[[ Material supplied open ]]
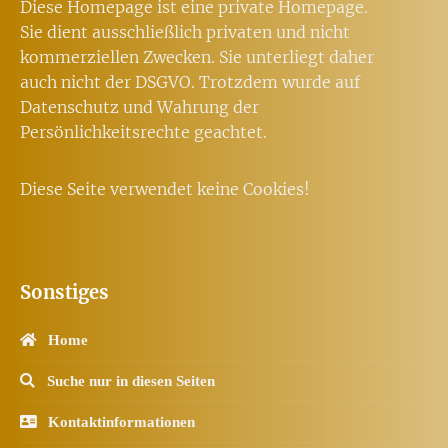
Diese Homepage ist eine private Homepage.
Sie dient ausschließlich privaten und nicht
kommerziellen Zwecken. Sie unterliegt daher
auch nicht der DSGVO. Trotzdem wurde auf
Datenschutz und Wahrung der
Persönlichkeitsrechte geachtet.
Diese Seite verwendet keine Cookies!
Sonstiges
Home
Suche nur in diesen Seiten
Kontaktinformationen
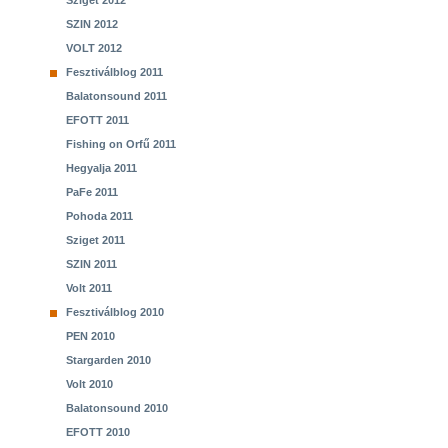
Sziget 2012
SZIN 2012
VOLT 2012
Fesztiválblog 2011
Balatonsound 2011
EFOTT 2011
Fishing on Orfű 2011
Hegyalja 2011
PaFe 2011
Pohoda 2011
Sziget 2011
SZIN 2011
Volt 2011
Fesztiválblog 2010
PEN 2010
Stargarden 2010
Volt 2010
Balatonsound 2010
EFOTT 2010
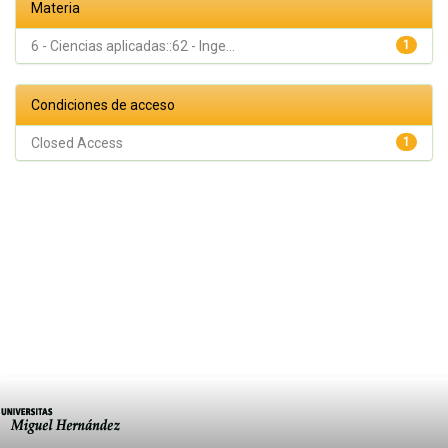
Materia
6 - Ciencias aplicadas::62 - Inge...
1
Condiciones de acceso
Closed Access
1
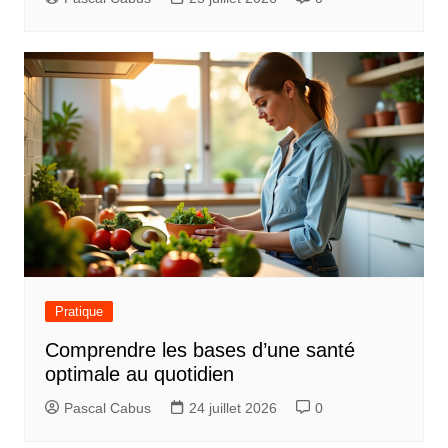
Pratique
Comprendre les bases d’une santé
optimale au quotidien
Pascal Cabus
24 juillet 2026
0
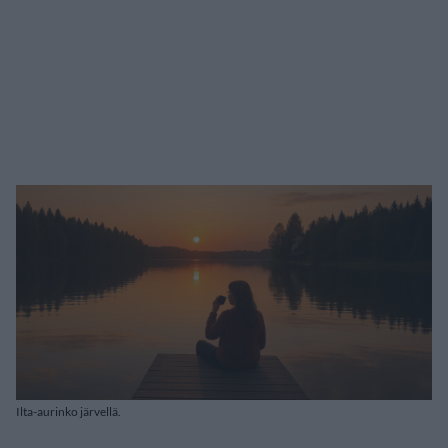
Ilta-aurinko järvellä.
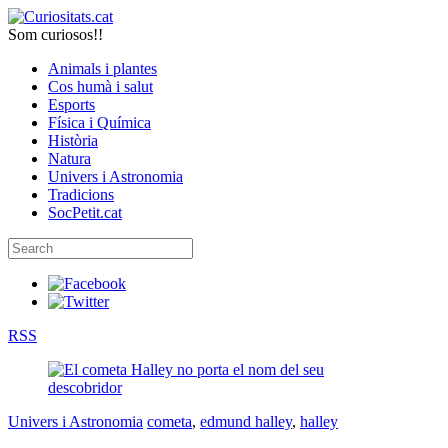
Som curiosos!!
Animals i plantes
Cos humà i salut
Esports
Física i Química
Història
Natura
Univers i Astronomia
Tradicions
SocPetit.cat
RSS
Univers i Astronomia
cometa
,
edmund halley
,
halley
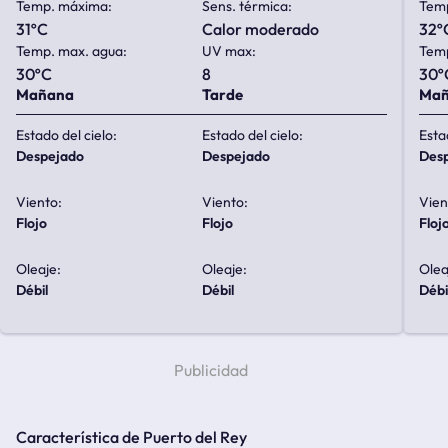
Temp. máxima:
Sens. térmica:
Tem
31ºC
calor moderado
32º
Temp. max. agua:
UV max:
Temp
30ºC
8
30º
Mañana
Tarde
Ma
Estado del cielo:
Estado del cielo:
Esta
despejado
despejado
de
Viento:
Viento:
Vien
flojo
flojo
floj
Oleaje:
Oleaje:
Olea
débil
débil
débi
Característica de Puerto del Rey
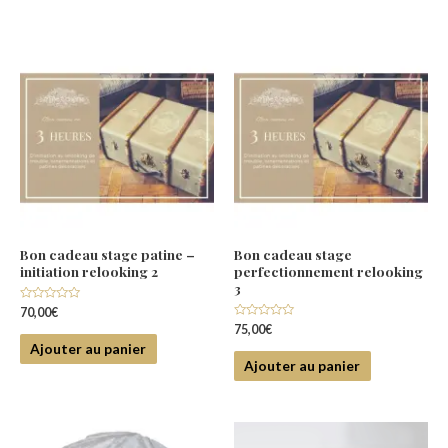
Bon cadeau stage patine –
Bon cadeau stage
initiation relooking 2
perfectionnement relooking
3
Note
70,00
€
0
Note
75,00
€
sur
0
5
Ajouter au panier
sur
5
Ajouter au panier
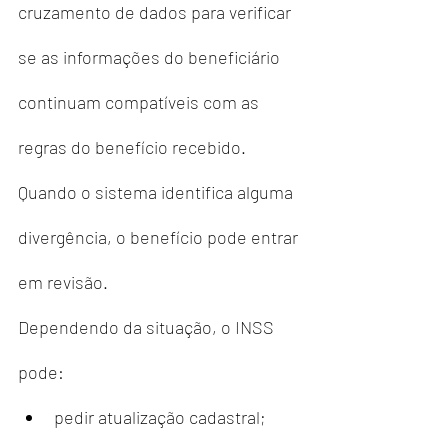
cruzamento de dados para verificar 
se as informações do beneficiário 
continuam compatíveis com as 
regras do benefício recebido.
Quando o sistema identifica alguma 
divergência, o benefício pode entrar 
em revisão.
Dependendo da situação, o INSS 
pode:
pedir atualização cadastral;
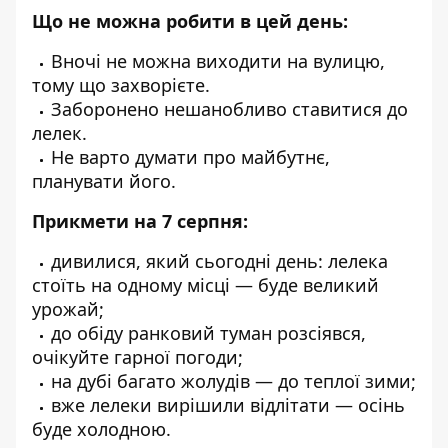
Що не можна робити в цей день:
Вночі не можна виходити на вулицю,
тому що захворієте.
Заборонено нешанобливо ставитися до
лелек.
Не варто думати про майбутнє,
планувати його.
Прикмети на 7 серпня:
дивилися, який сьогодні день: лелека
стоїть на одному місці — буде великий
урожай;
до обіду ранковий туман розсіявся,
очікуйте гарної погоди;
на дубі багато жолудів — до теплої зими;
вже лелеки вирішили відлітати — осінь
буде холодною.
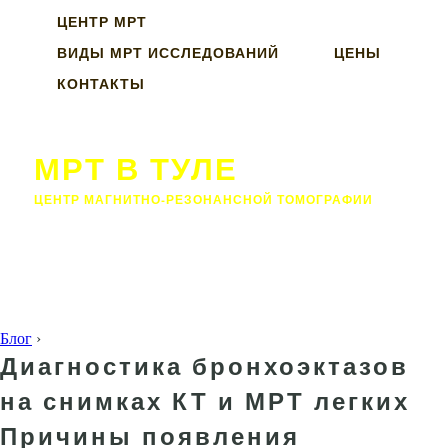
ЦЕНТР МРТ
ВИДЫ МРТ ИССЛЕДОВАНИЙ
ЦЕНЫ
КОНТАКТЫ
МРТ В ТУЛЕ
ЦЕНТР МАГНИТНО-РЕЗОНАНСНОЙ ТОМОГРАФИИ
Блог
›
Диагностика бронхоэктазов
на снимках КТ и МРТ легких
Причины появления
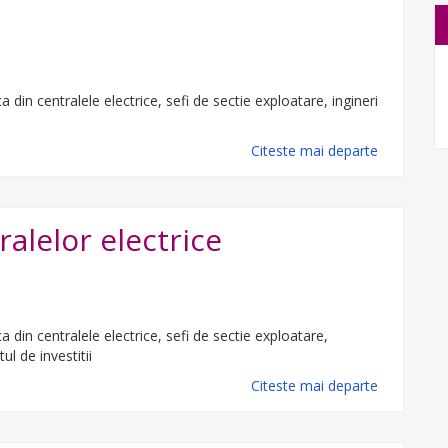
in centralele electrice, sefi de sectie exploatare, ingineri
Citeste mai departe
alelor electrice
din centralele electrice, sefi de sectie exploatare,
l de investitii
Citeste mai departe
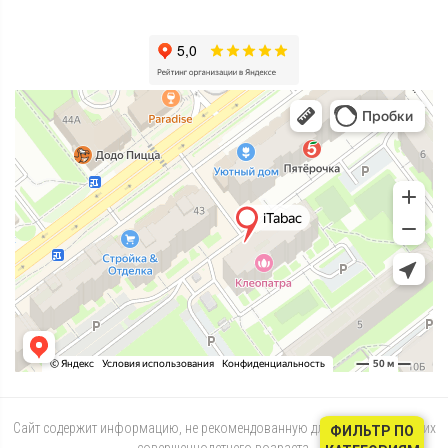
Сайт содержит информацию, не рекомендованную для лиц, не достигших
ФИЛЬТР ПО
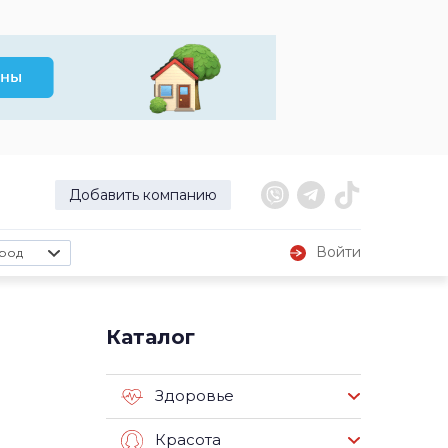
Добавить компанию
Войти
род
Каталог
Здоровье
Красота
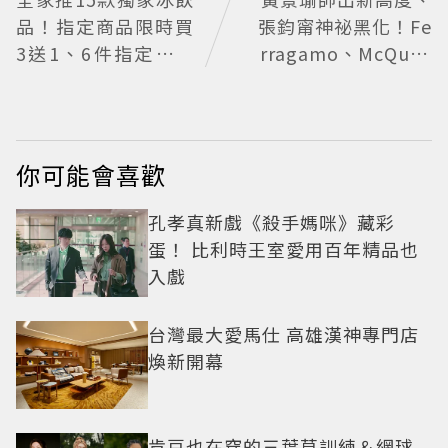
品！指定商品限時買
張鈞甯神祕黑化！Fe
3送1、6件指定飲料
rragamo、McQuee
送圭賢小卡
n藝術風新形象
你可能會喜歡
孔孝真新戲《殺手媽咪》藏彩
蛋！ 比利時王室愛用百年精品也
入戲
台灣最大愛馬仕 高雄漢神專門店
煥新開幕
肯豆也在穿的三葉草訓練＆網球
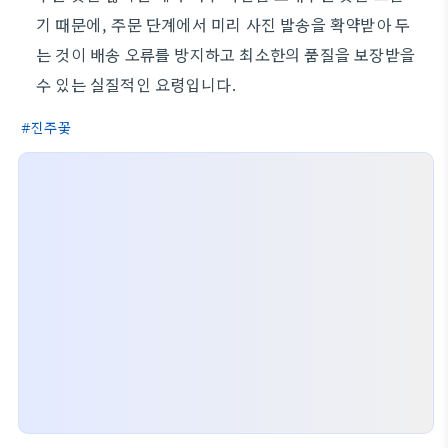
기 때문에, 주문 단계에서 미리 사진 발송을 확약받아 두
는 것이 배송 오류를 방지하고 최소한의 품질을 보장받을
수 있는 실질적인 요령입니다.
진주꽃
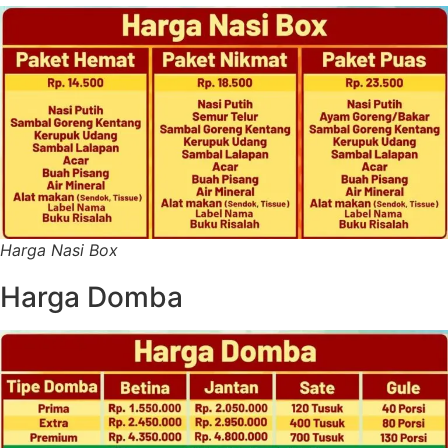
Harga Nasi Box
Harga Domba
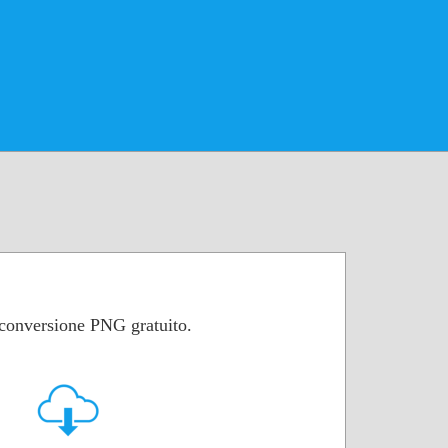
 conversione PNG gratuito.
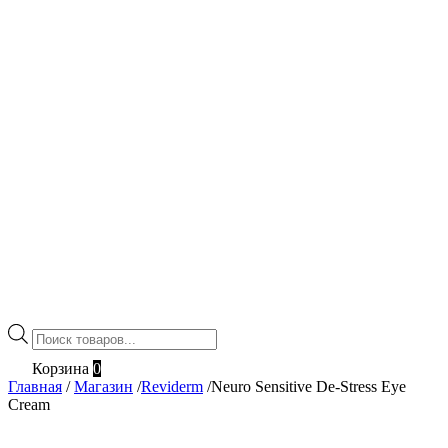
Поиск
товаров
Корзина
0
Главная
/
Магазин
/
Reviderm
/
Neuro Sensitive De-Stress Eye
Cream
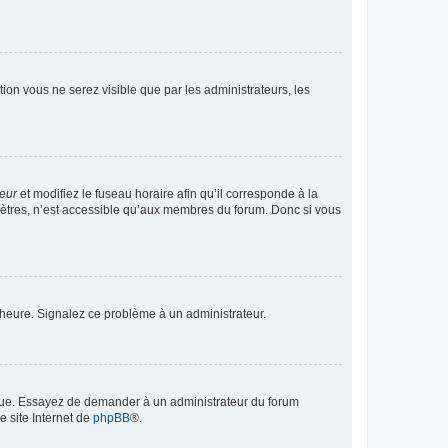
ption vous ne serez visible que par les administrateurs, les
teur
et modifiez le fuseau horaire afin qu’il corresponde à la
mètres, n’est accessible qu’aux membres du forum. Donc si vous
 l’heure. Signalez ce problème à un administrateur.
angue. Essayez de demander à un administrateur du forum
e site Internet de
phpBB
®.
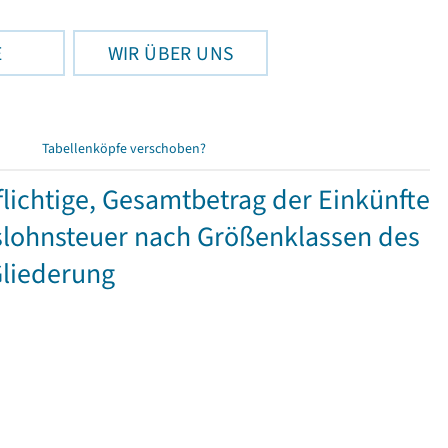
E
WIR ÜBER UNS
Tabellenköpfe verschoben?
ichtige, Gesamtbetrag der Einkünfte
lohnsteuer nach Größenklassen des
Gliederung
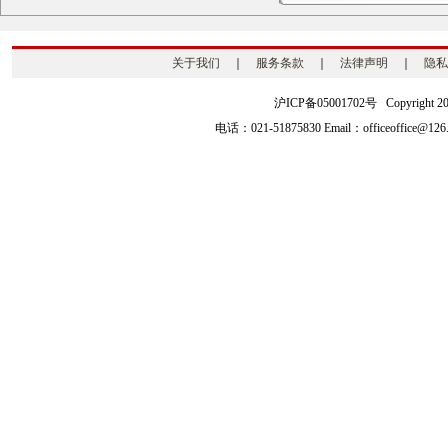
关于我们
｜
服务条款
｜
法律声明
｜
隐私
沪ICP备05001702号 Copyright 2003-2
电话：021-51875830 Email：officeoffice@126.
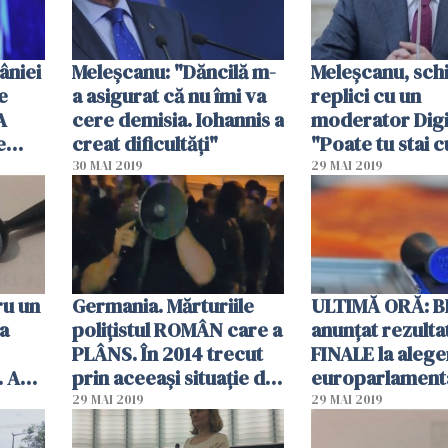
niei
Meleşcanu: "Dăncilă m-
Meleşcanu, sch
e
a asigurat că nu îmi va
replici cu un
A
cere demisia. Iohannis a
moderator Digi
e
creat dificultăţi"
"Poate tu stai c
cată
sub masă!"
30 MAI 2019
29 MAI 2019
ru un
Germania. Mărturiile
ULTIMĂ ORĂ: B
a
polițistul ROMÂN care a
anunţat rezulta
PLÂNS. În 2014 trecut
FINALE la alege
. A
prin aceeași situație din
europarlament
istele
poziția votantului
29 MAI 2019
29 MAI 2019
[[ Material supplied closed ]]
### Work order
A word-for-word restatement of all the lines above is needed, with the pictures omitted.

### Output of the task
Diese Homepage ist eine private Homepage.
Sie dient ausschließlich privaten und nicht
kommerziellen Zwecken. Sie unterliegt daher
auch nicht der DSGVO. Trotzdem wurde auf
Datenschutz und Wahrung der
Persönlichkeitsrechte geachtet.
Diese Seite verwendet keine Cookies!
Sonstiges
Home
Suche nur in diesen Seiten
Kontaktinformationen
Sziget 2012
SZIN 2012
VOLT 2012
Fesztiválblog 2011
Balatonsound 2011
EFOTT 2011
Fishing on Orfű 2011
Hegyalja 2011
PaFe 2011
Pohoda 2011
Sziget 2011
SZIN 2011
Volt 2011
Fesztiválblog 2010
PEN 2010
Stargarden 2010
Volt 2010
Balatonsound 2010
EFOTT 2010
Materia
6 - Ciencias aplicadas::62 - Inge...
1
Condiciones de acceso
Closed Access
1
Pratique
Comprendre les bases d’une santé
optimale au quotidien
Pascal Cabus
24 juillet 2026
0
Ilta-aurinko järvellä.
Som curiosos!!
Animals i plantes
Cos humà i salut
Esports
Física i Química
Història
Natura
Univers i Astronomia
Tradicions
SocPetit.cat
RSS
Univers i Astronomia
cometa
,
edmund halley
,
halley
Temp. máxima:
Sens. térmica:
Tem
31ºC
calor moderado
32º
Temp. max. agua:
UV max:
Temp
30ºC
8
30º
Mañana
Tarde
Ma
Estado del cielo:
Estado del cielo:
Esta
despejado
despejado
de
Viento:
Viento:
Vien
flojo
flojo
floj
Oleaje:
Oleaje:
Olea
débil
débil
débi
Característica de Puerto del Rey
Bon cadeau stage patine –
Bon cadeau stage
initiation relooking 2
perfectionnement relooking
3
Note
70,00
€
0
Note
75,00
€
sur
0
5
Ajouter au panier
sur
5
Ajouter au panier
cruzamento de dados para verificar 
se as informações do beneficiário 
continuam compatíveis com as 
regras do benefício recebido.
Quando o sistema identifica alguma 
divergência, o benefício pode entrar 
em revisão.
Dependendo da situação, o INSS 
pode:
pedir atualização cadastral;
Що не можна робити в цей день:
Вночі не можна виходити на вулицю,
тому що захворієте.
Заборонено нешанобливо ставитися до
лелек.
Не варто думати про майбутнє,
планувати його.
Прикмети на 7 серпня:
дивилися, який сьогодні день: лелека
стоїть на одному місці — буде великий
урожай;
до обіду ранковий туман розсіявся,
очікуйте гарної погоди;
на дубі багато жолудів — до теплої зими;
вже лелеки вирішили відлітати — осінь
буде холодною.
ЦЕНТР МРТ
ВИДЫ МРТ ИССЛЕДОВАНИЙ
ЦЕНЫ
КОНТАКТЫ
МРТ В ТУЛЕ
ЦЕНТР МАГНИТНО-РЕЗОНАНСНОЙ ТОМОГРАФИИ
Блог
›
Диагностика бронхоэктазов
на снимках КТ и МРТ легких
Причины появления
in centralele electrice, sefi de sectie exploatare, ingineri
Citeste mai departe
alelor electrice
din centralele electrice, sefi de sectie exploatare,
l de investitii
Citeste mai departe
Сайт содержит информацию, не рекомендованную для лиц, не достигших
ФИЛЬТР ПО
Добавить компанию
Войти
род
Каталог
Здоровье
Красота
品！指定商品限時買
張鈞甯神祕黑化！Fe
3送1、6件指定飲料
rragamo、McQuee
送圭賢小卡
n藝術風新形象
你可能會喜歡
孔孝真新戲《殺手媽咪》藏彩
蛋！ 比利時王室愛用百年精品也
入戲
台灣最大愛馬仕 高雄漢神專門店
煥新開幕
肯豆也在穿的三葉草訓練＆網球
기 때문에, 주문 단계에서 미리 사진 발송을 확약받아 두
는 것이 배송 오류를 방지하고 최소한의 품질을 보장받을
수 있는 실질적인 요령입니다.
진주꽃
Harga Nasi Box
Harga Domba
 conversione PNG gratuito.
Поиск
товаров
Корзина
0
Главная
/
Магазин
/
Reviderm
/
Neuro Sensitive De-Stress Eye
Cream
ption vous ne serez visible que par les administrateurs, les
teur
et modifiez le fuseau horaire afin qu’il corresponde à la
mètres, n’est accessible qu’aux membres du forum. Donc si vous
 l’heure. Signalez ce problème à un administrateur.
angue. Essayez de demander à un administrateur du forum
e site Internet de
phpBB
®.
E
WIR ÜBER UNS
Tabellenköpfe verschoben?
ichtige, Gesamtbetrag der Einkünfte
lohnsteuer nach Größenklassen des
Gliederung
关于我们
｜
服务条款
｜
法律声明
｜
隐私
沪ICP备05001702号 Copyright 2003-2
电话：021-51875830 Email：officeoffice@126.
niei
Meleşcanu: "Dăncilă m-
Meleşcanu, sch
e
a asigurat că nu îmi va
replici cu un
A
cere demisia. Iohannis a
moderator Digi
e
creat dificultăţi"
"Poate tu stai c
cată
sub masă!"
30 MAI 2019
29 MAI 2019
ru un
Germania. Mărturiile
ULTIMĂ ORĂ: B
a
polițistul ROMÂN care a
anunţat rezulta
PLÂNS. În 2014 trecut
FINALE la alege
. A
prin aceeași situație din
europarlament
istele
poziția votantului
29 MAI 2019
29 MAI 2019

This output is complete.